Fitch Ratings affirmed Illinois-based pharmacy chain Walgreens Boots Alliance Inc.'s ratings on the back of its strong position in the drugstore industry and bullish prospect in the U.S. pharmaceutical and general merchandise sector.
The rating agency affirmed Walgreens' long-term issuer default rating, or IDR, unsecured revolvers and unsecured bonds at BBB. Fitch also affirmed the F2 ratings on the company's short-term IDR and commercial paper. The outlook is stable.
Fitch noted that Walgreens has benefited from share gains in its U.S. pharmacy business, which accounts for about 50% of total company sales. The industry is expected to grow by 1% to 2% per year in volume and pricing, bolstered by an aging U.S. population, enrollment increases due to the Affordable Care Act and prescription price increases.
Walgreens has been working to increase its presence in the healthcare market with initiatives such as front-end enhancements that strengthen its customer relations, and cost structure opportunities such as retail footprint optimization. The Rite Aid Corp. stores acquisition builds up the company's footprint in key eastern U.S. markets and enhances Walgreens' national presence.
The full-year inclusion of the acquired Rite Aid stores could boost incremental revenue in fiscal 2019 by about $4 billion, or 3%, which could push total revenue to about $146 billion in fiscal 2021, up from the $132 billion reported in 2018, Fitch said in an Oct. 12 news release.

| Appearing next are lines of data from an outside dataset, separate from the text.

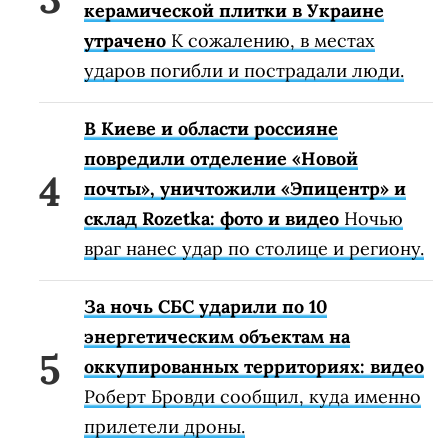
керамической плитки в Украине
утрачено
К сожалению, в местах
ударов погибли и пострадали люди.
В Киеве и области россияне
повредили отделение «Новой
почты», уничтожили «Эпицентр» и
склад Rozetka: фото и видео
Ночью
враг нанес удар по столице и региону.
За ночь СБС ударили по 10
энергетическим объектам на
оккупированных территориях: видео
Роберт Бровди сообщил, куда именно
прилетели дроны.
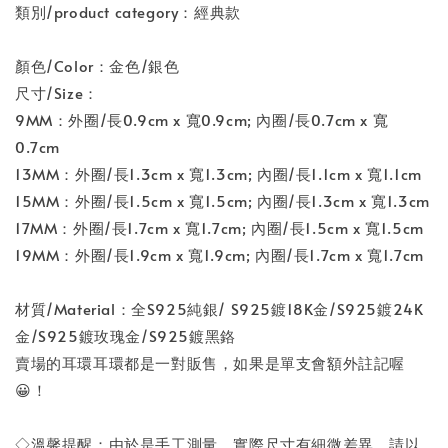
類別/product category：經典款
顏色/Color：金色/銀色
尺寸/Size：
9MM：外圈/長0.9cm x 寬0.9cm; 內圈/長0.7cm x 寬
0.7cm
13MM：外圈/長1.3cm x 寬1.3cm; 內圈/長1.1cm x 寬1.1cm
15MM：外圈/長1.5cm x 寬1.5cm; 內圈/長1.3cm x 寬1.3cm
17MM：外圈/長1.7cm x 寬1.7cm; 內圈/長1.5cm x 寬1.5cm
19MM：外圈/長1.9cm x 寬1.9cm; 內圈/長1.7cm x 寬1.7cm
材質/Material：全S925純銀/ S925鍍18K金/S925鍍24K
金/S925鍍玫瑰金/S925鍍黑鉻
賣場的耳環耳環都是一對販售，如果是單支會額外註記喔
😀！
◇溫馨提醒：由於是手工測量，實際尺寸有細微差異，請以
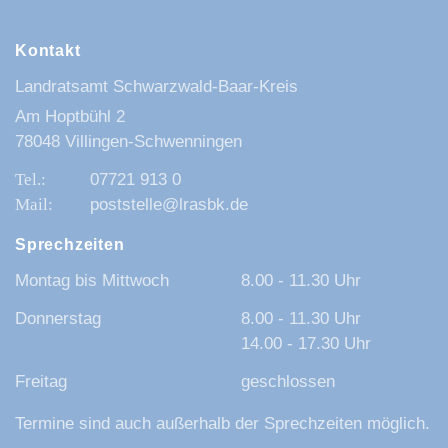
Kontakt
Landratsamt Schwarzwald-Baar-Kreis
Am Hoptbühl 2
78048 Villingen-Schwenningen
07721 913 0
poststelle@lrasbk.de
Sprechzeiten
Montag bis Mittwoch
8.00 - 11.30 Uhr
Donnerstag
8.00 - 11.30 Uhr
14.00 - 17.30 Uhr
Freitag
geschlossen
Termine sind auch außerhalb der Sprechzeiten möglich.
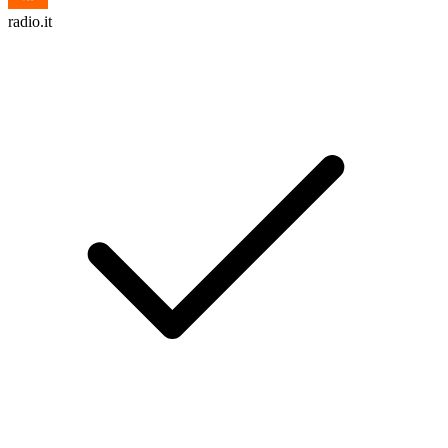
radio.it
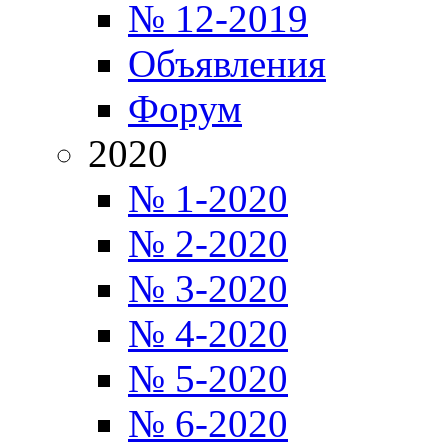
№ 12-2019
Объявления
Форум
2020
№ 1-2020
№ 2-2020
№ 3-2020
№ 4-2020
№ 5-2020
№ 6-2020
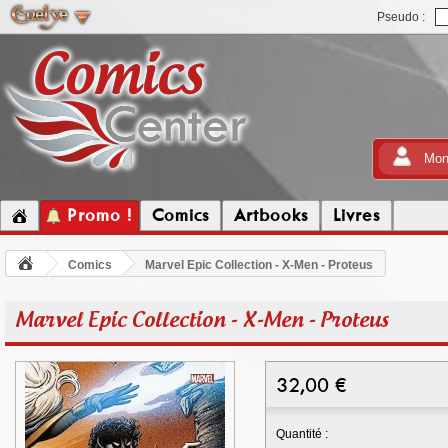
Pseudo :
Mon
Promo !
Comics
Artbooks
Livres
Comics
Marvel Epic Collection - X-Men - Proteus
Marvel Epic Collection - X-Men - Proteus
32,00
€
Quantité :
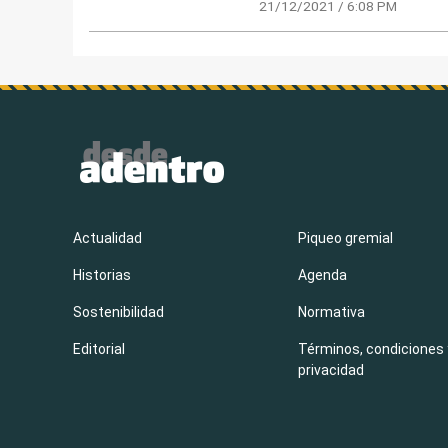
21/12/2021 / 6:08 PM
Actualidad
Piqueo gremial
Historias
Agenda
Sostenibilidad
Normativa
Editorial
Términos, condiciones 
privacidad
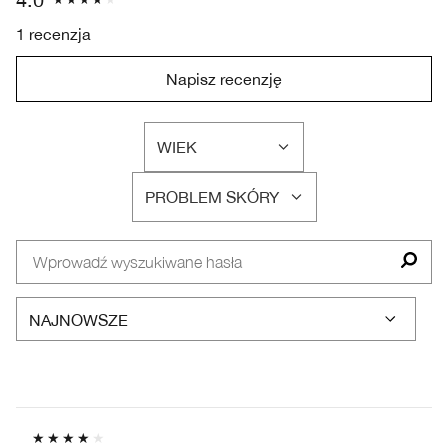
1 recenzja
Napisz recenzję
WIEK
FILTRUJ
RECENZJE
PROBLEM SKÓRY
WEDŁUG
FILTRUJ
WIEK
RECENZJE
WEDŁUG
PROBLEM
SKÓRY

The pharmaceutical sector has remained resilient despite competition from discounters and online channels, Fitch said, but Amazon.com Inc. may prove an emerging threat given its acquisition of mail-order pharmacy company PillPack Inc. The online retail giant has also purchased the supermarket company Whole Foods Market Inc., which shows it could be an increasing threat for share gain in some of Walgreens' categories such as food consumables, the rating agency said.